I can use GaussianNB with inversing one-hot encoded labels before creating model:
# inverse one hot encoding
y_train = enc.inverse_transform(y_train)
y_test = enc.inverse_transform(y_test)
but, I get a data conversion warning and 67% accuracy despite other models are 80%:
>>> Accuracy Score (%)
>>> Classification Report
precision recall f1-score support
s002 0.22 0.34 0.27 71
s003 0.75 0.74 0.74 57
s004 0.61 0.74 0.67 54
s005 0.60 0.74 0.66 62
s007 0.53 0.79 0.64 63
s008 0.37 0.74 0.50 66
s010 0.87 0.93 0.90 56
s011 0.64 0.82 0.72 60
s012 0.62 0.76 0.68 62
s013 0.63 0.80 0.70 59
s015 0.67 0.62 0.65 56
s016 0.56 0.68 0.62 53
s017 0.83 0.80 0.81 54
s018 0.75 0.53 0.62 62
s019 0.90 0.83 0.87 66
s020 0.60 0.25 0.35 61
s021 0.58 0.50 0.54 50
s022 0.90 0.99 0.94 76
s024 0.86 0.75 0.80 51
s025 0.82 0.90 0.86 50
s026 0.93 0.76 0.84 68
s027 0.83 0.72 0.77 75
s028 0.84 0.88 0.86 49
s029 0.78 0.77 0.77 69
s030 0.79 0.77 0.78 62
s031 0.31 0.23 0.26 66
s032 0.26 0.08 0.12 63
s033 0.71 0.96 0.82 55
s034 0.72 0.34 0.46 67
s035 0.85 0.42 0.56 67
s036 1.00 0.98 0.99 61
s037 0.59 0.42 0.49 64
s038 0.64 0.45 0.53 64
s039 0.93 0.49 0.64 55
s040 0.80 0.71 0.75 62
s041 0.70 0.62 0.66 50
s042 0.97 0.91 0.94 64
s043 1.00 0.90 0.94 67
s044 0.71 0.80 0.75 50
s046 0.40 0.33 0.36 55
s047 0.40 0.56 0.47 54
s048 0.45 0.72 0.56 54
s049 0.65 0.46 0.53 68
s050 0.57 0.55 0.56 53
s051 0.52 0.76 0.62 54
s052 0.98 0.93 0.95 57
s053 0.98 0.89 0.93 55
s054 0.50 0.71 0.58 70
s055 0.98 0.85 0.91 62
s056 0.52 0.65 0.58 49
s057 0.74 0.60 0.66 62
accuracy 0.67 3060
macro avg 0.69 0.68 0.67 3060
weighted avg 0.69 0.67 0.67 3060
/usr/local/lib/python3.6/dist-packages/sklearn/naive_bayes.py:206: DataConversionWarning: A column-vector y was passed when a 1d array was expected. Please change the shape of y to (n_samples, ), for example using ravel().
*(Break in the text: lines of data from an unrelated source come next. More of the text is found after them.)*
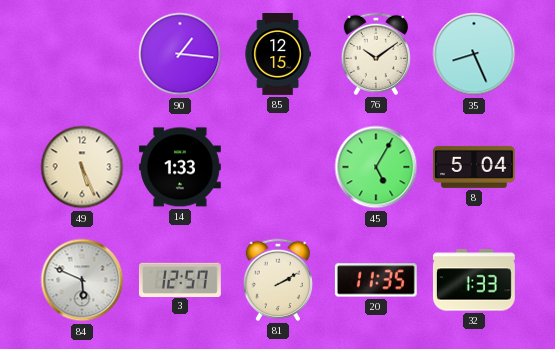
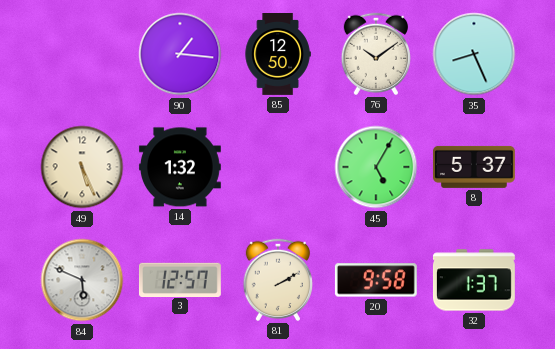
85: 12:15 -> 12:50
14: 1:33 -> 1:32
8: 5:04 -> 5:37
20: 11:35 -> 9:58
32: 1:33 -> 1:37
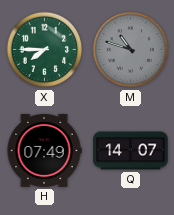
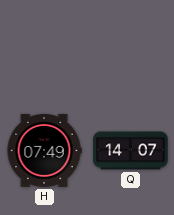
X: 7:45 -> none
M: 10:48 -> none
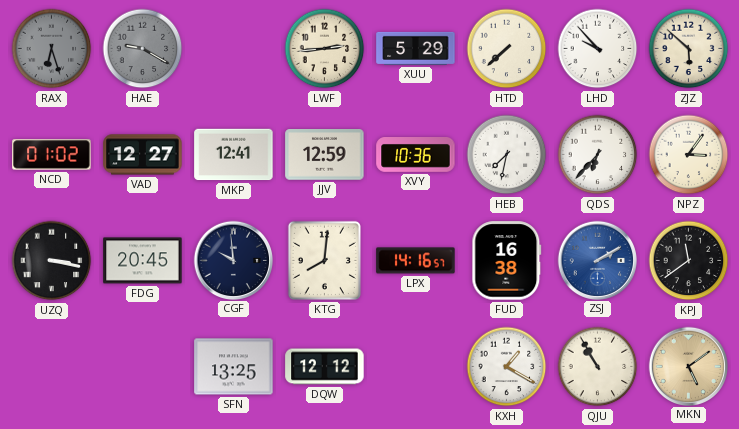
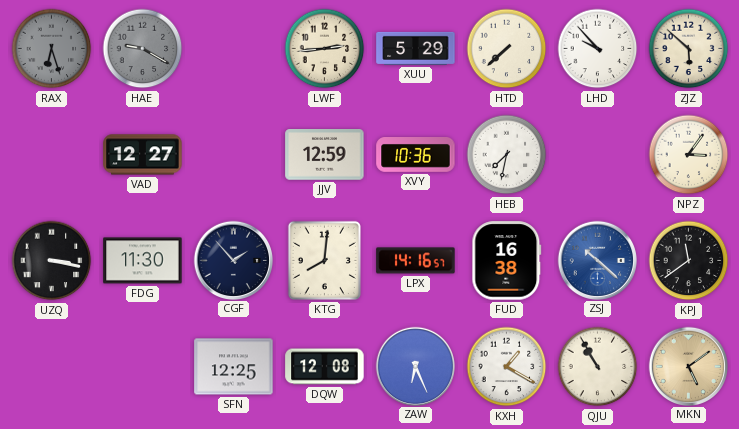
NCD: 01:02 -> none
MKP: 12:41 -> none
QDS: 6:37 -> none
FDG: 20:45 -> 11:30
CGF: 9:59 -> 1:53
ZSJ: 2:10 -> 10:22
SFN: 13:25 -> 12:25
DQW: 12:12 -> 12:08
ZAW: none -> 6:26
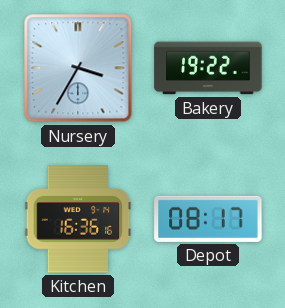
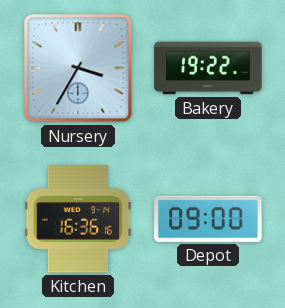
Depot: 08:17 -> 09:00
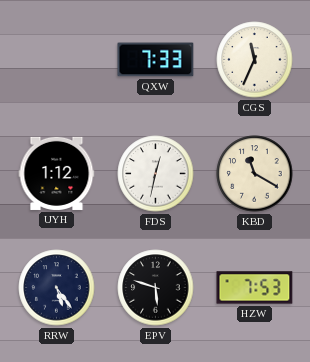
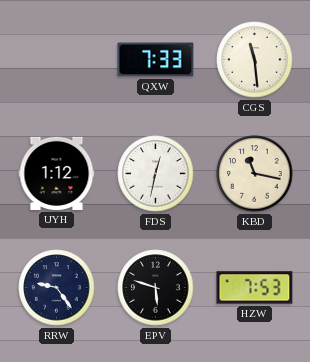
CGS: 11:34 -> 11:29
KBD: 11:20 -> 11:17
RRW: 5:24 -> 9:24
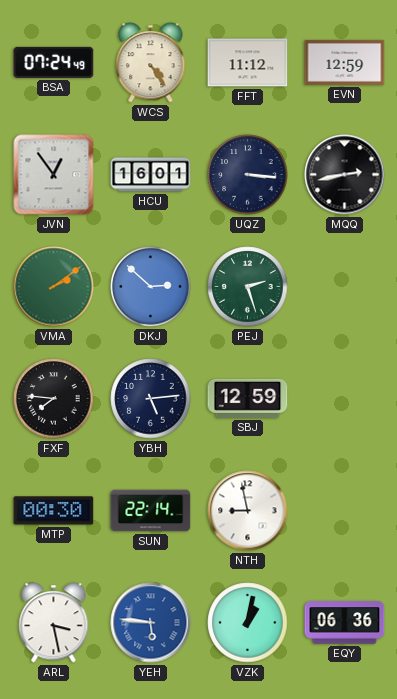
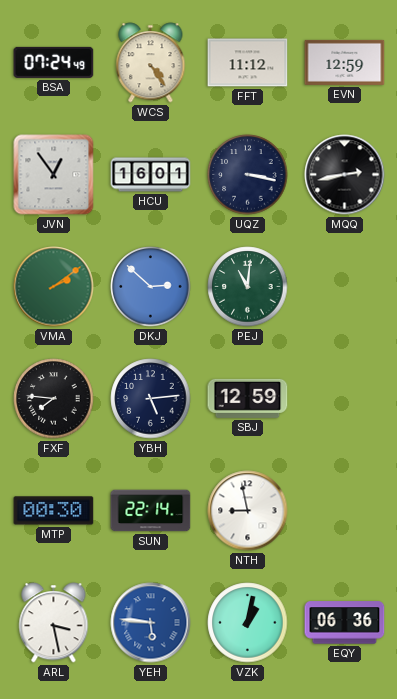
UQZ: 3:16 -> 3:17
PEJ: 2:27 -> 11:01
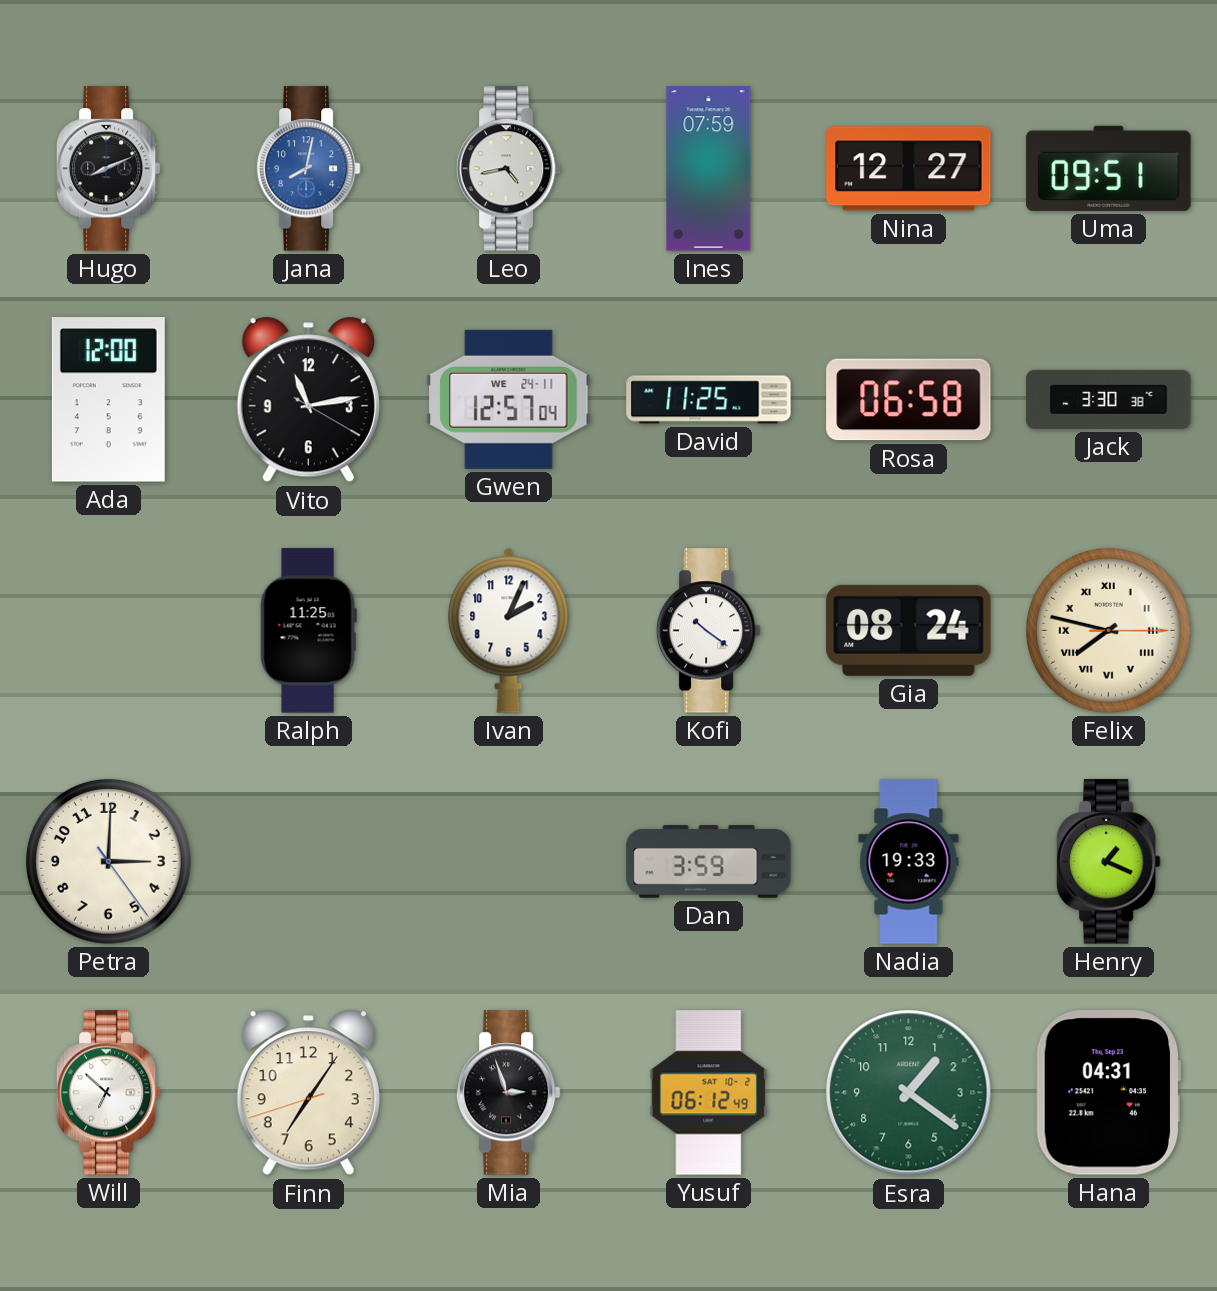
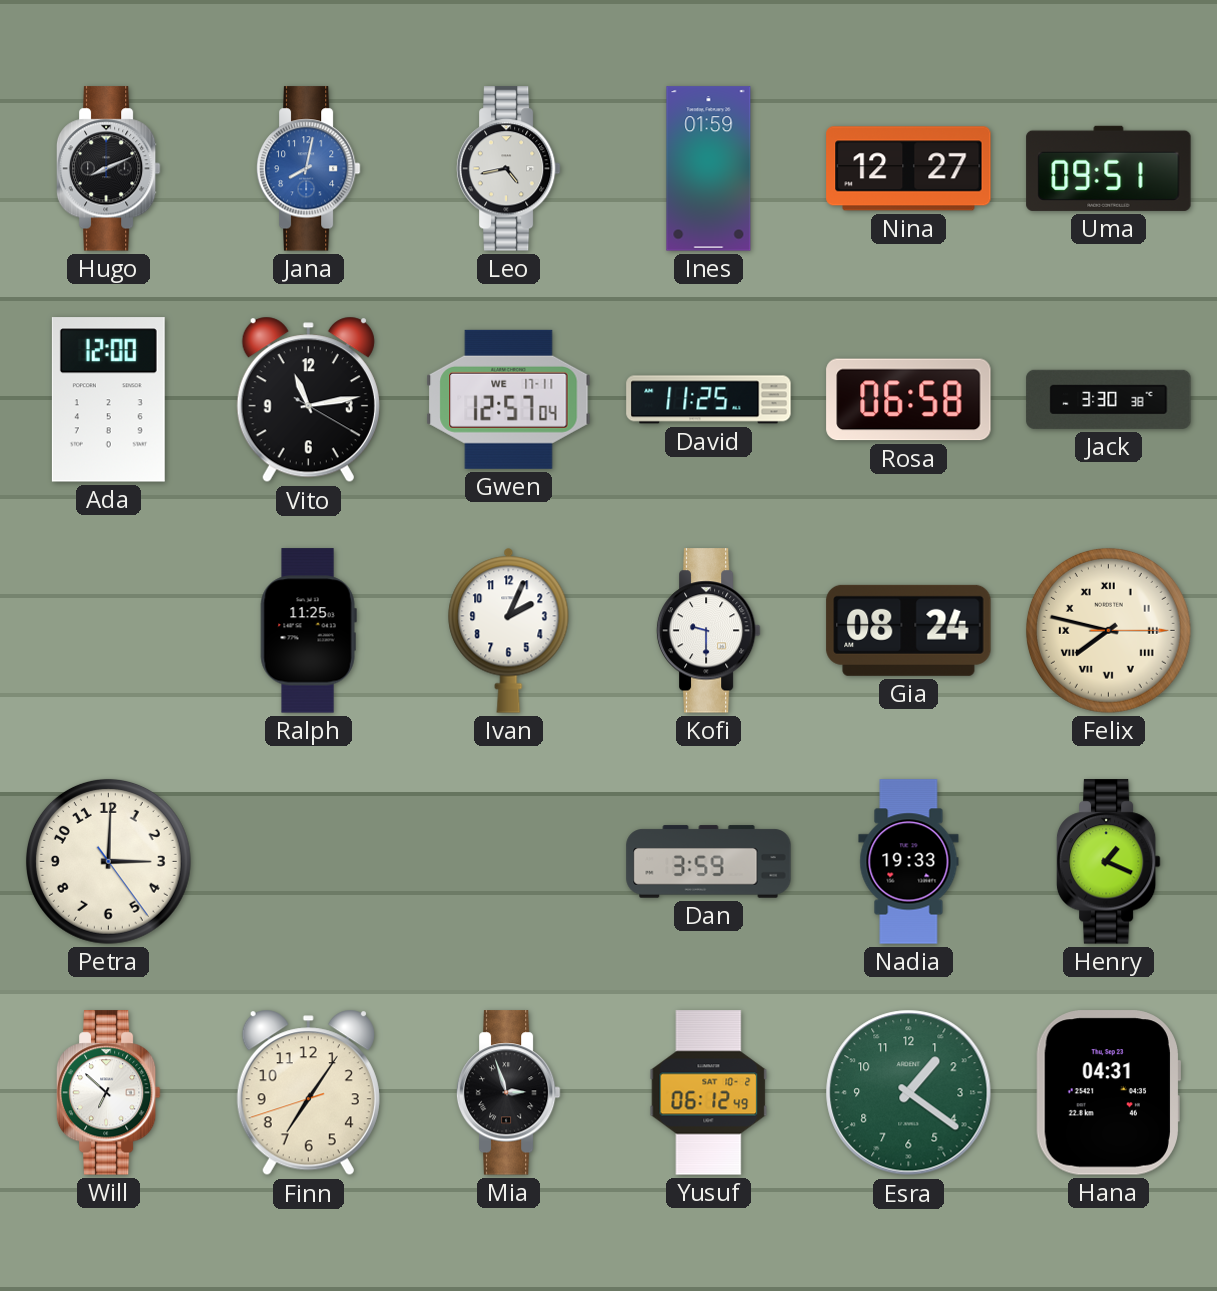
Ines: 07:59 -> 01:59
Gwen date: WE 24-11 -> WE 17-11
Kofi: 10:21 -> 9:30
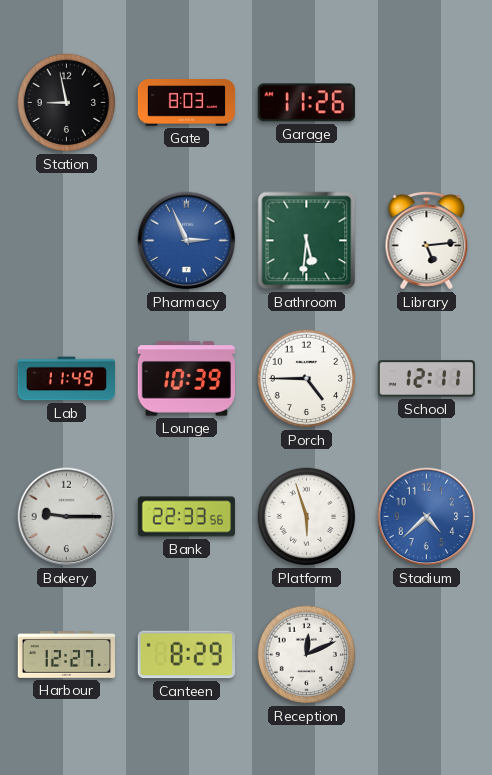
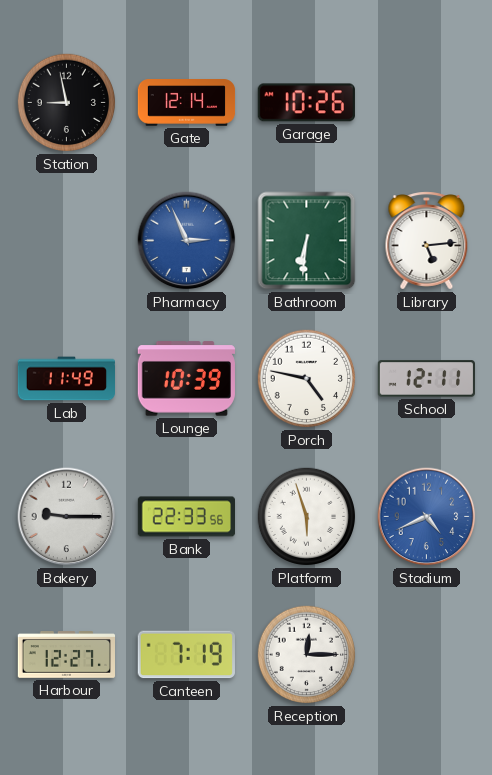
Gate: 8:03 -> 12:14
Garage: 11:26 -> 10:26
Bathroom: 5:31 -> 6:31
Porch: 4:45 -> 4:47
Stadium: 4:38 -> 4:41
Canteen: 8:29 -> 7:19
Reception: 12:11 -> 12:15
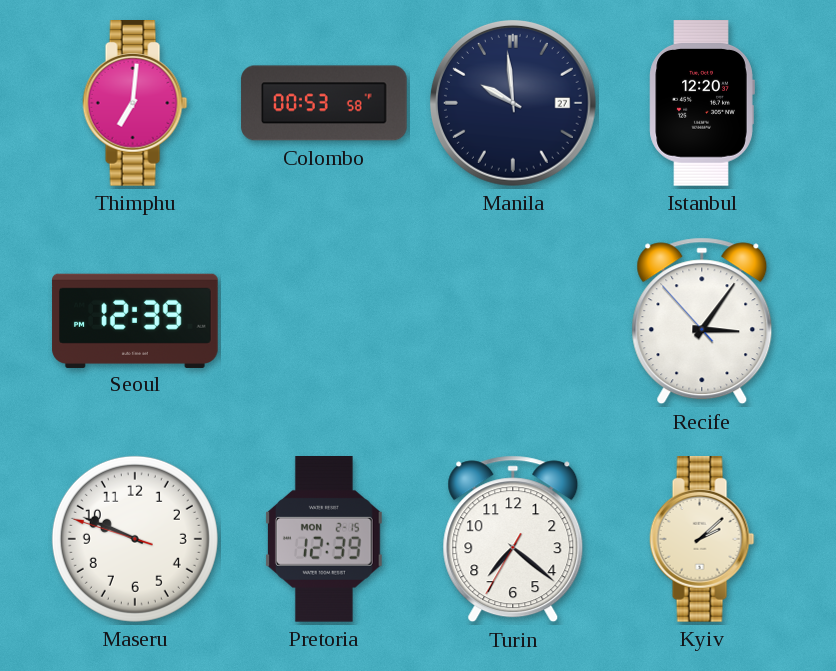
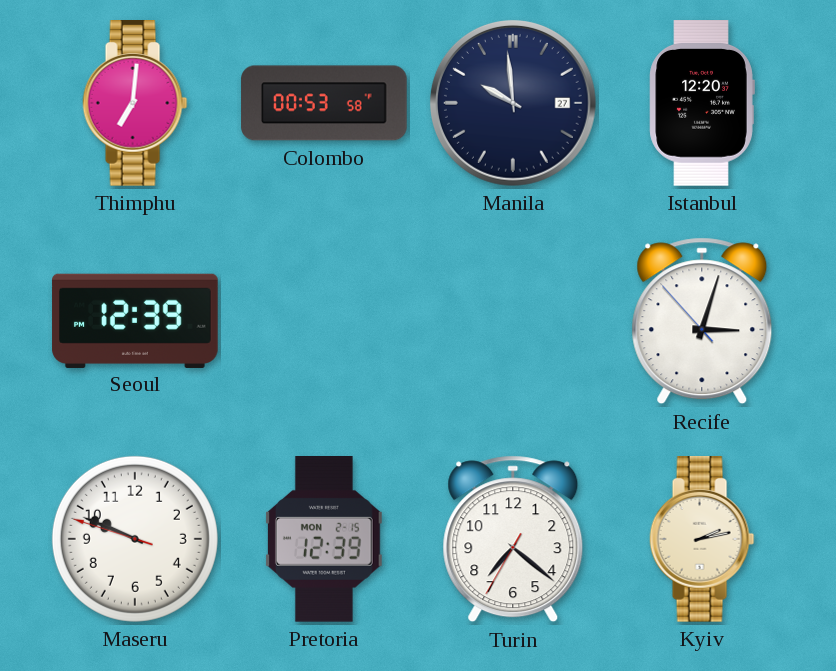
Recife: 3:05 -> 3:02
Kyiv: 2:08 -> 2:13
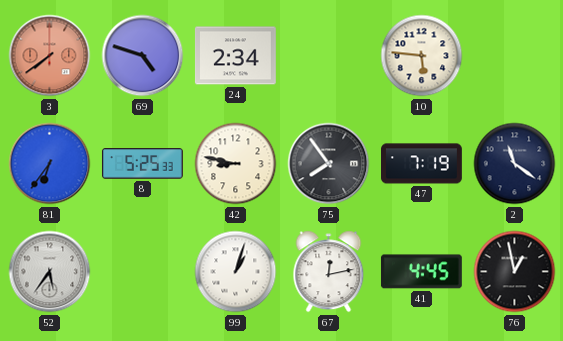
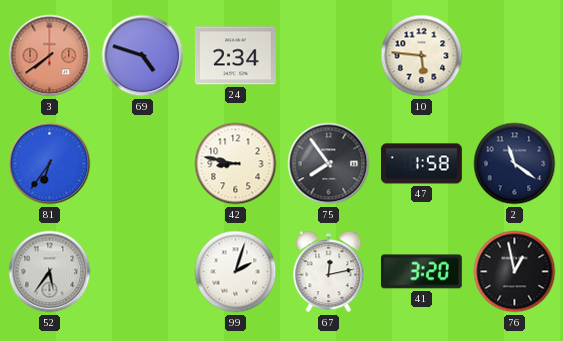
8: 5:25 -> none
47: 7:19 -> 1:58
99: 1:03 -> 2:03
41: 4:45 -> 3:20
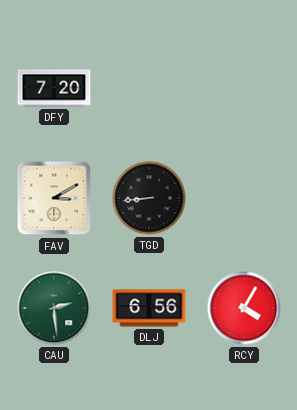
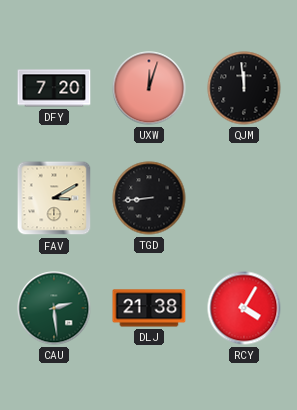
UXW: none -> 12:03
QJM: none -> 11:59
DLJ: 6:56 -> 21:38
y = column_or_1d(y, warn=True)
Can I use one-hot encoded labels in sklearn GaussianNB? Where am I making a mistake? What is the solution?
Thank you for your help!
Because fit
expects the numeric labels not one-hot-encoded labels.
Just remove this part.
# one hot encoding
enc = OneHotEncoder()
y = enc.transform(y).toarray()
Documentation: https://scikit-learn.org/stable/modules/generated/sklearn.naive_bayes.GaussianNB.html
fit(self, X, y, sample_weight=None)[source]
Fit Gaussian Naive Bayes according to X, y
Xarray-like, shape (n_samples, n_features)
Training vectors, where n_samples is the number of samples and n_features is the number of features.
yarray-like, shape (n_samples,)
Target values.
sample_weightarray-like, shape (n_samples,), optional (default=None)
Weights applied to individual samples (1. for unweighted).
New in version 0.17: Gaussian Naive Bayes supports fitting with sample_weight.